On watching this video students should be able to:

- Explain the distinction between correlation and regression in terms of their purpose (or what each can tell us).
- Interpret a regression coefficient for a linear model as the amount of change in Y for a one unit change in X. We can interpret this as the average or mean difference in Y for a unit increase in X.
- Understand that just because a regression model can describe a relationship between two variables, it does not mean that the relationship is causal – “association does not imply causation”.
- Confirm why a 95% CI for a regression coefficient should always be presented, and interpret it in the same way as other confidence intervals described, namely as a range of plausible values for the true relationship (association) between two variables.
- State the null hypothesis (value) for a regression coefficient, and that the p-value for a regression coefficient estimates the probability of observing a regression coefficient as big as estimated if in the null were true.
- Interpret the R-squared statistic is an indication of the fit of the whole statistical model to the data, it represents the proportion of variation in the outcome explained by the model.

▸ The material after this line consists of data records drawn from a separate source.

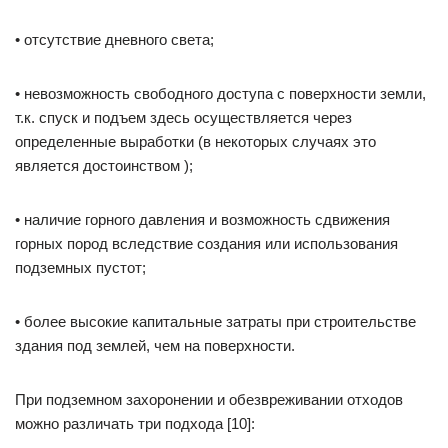
• отсутствие дневного света;
• невозможность свободного доступа с поверхности земли,
т.к. спуск и подъем здесь осуществляется через
определенные выработки (в некоторых случаях это
является достоинством );
• наличие горного давления и возможность сдвижения
горных пород вследствие создания или использования
подземных пустот;
• более высокие капитальные затраты при строительстве
здания под землей, чем на поверхности.
При подземном захоронении и обезвреживании отходов
можно различать три подхода [10]:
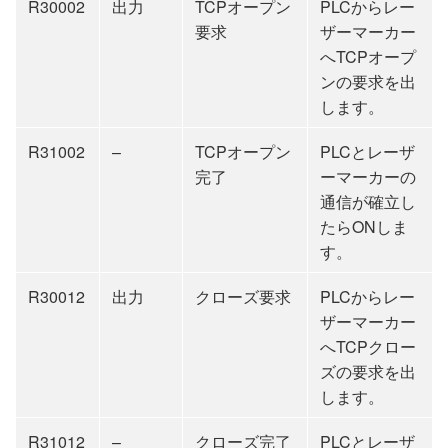
R30002
出力
TCPオープン
PLCからレー
要求
ザーマーカー
へTCPオープ
ンの要求を出
します。
R31002
–
TCPオープン
PLCとレーザ
完了
ーマーカーの
通信が確立し
たらONしま
す。
R30012
出力
クローズ要求
PLCからレー
ザーマーカー
へTCPクロー
ズの要求を出
します。
R31012
–
クローズ完了
PLCとレーザ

- List the basic assumptions for a regression model and understand that if these are not met then we may not get valid statistical inference.
- Interpret regression coefficients for categorical predictors, and recognise the role of the reference category.
- Recall that we can use a multivariable regression model to examine the relationship between an exposure and an outcome while controlling (in the statistical sense) for potential confounders.
- Interpret regression coefficients from multivariable regression models
- Identify when a logistic regression model can be used and interpret the exponentiated regression coefficients from a logistic regression model as odds ratios, using all the same principles of inference with respect to confidence intervals and p-values for the regression coefficients.
- Identify situations when a survival analysis can be used (when the outcome is a time to an event).
- Explain what censoring is in a survival analysis is, and in particular that all subjects are included in a survival analysis up to the point when they either experienced the event or were censored.
- Interpret a Kaplan Meier survival plot and a log rank hypothesis test for a difference between survival curves. With respect to the log rank test, be able to state the null hypothesis is and appreciate that this test does not describe the relationship or tell us anything about the direction of the relationship.
- Interpret the exponentiated regression coefficients from a Cox proportional hazard model as a hazard ratio which is similar to a risk ratio.